REQUIRED ACTION:
Entries below include pictures. Output exactly the lines from the one with "Centro Integrato" down to the one with "je gemakkelijk om", both ends included, and leave the pictures out.

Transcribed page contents

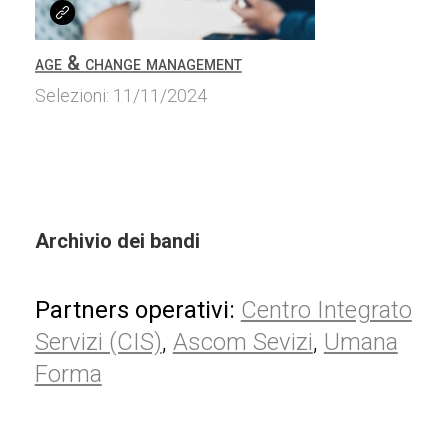
age & change management
Selezioni: 11/11/2024
Archivio dei bandi
Partners operativi:
Centro Integrato
Servizi (CIS)
,
Ascom Sevizi
,
Umana
Forma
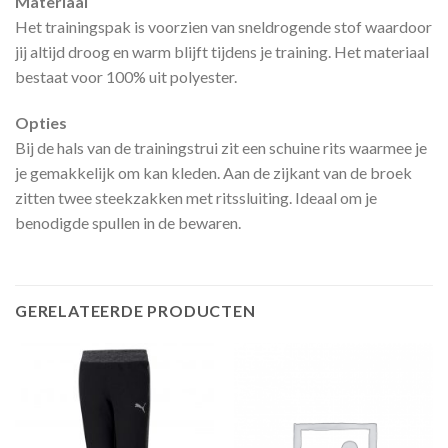
Materiaal
Het trainingspak is voorzien van sneldrogende stof waardoor
jij altijd droog en warm blijft tijdens je training. Het materiaal
bestaat voor 100% uit polyester.
Opties
Bij de hals van de trainingstrui zit een schuine rits waarmee je
je gemakkelijk om kan kleden. Aan de zijkant van de broek
zitten twee steekzakken met ritssluiting. Ideaal om je
benodigde spullen in de bewaren.
GERELATEERDE PRODUCTEN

RESPONSE TO THE TASK:
Centro Integrato
Servizi (CIS)
,
Ascom Sevizi
,
Umana
Forma
Materiaal
Het trainingspak is voorzien van sneldrogende stof waardoor
jij altijd droog en warm blijft tijdens je training. Het materiaal
bestaat voor 100% uit polyester.
Opties
Bij de hals van de trainingstrui zit een schuine rits waarmee je
je gemakkelijk om kan kleden. Aan de zijkant van de broek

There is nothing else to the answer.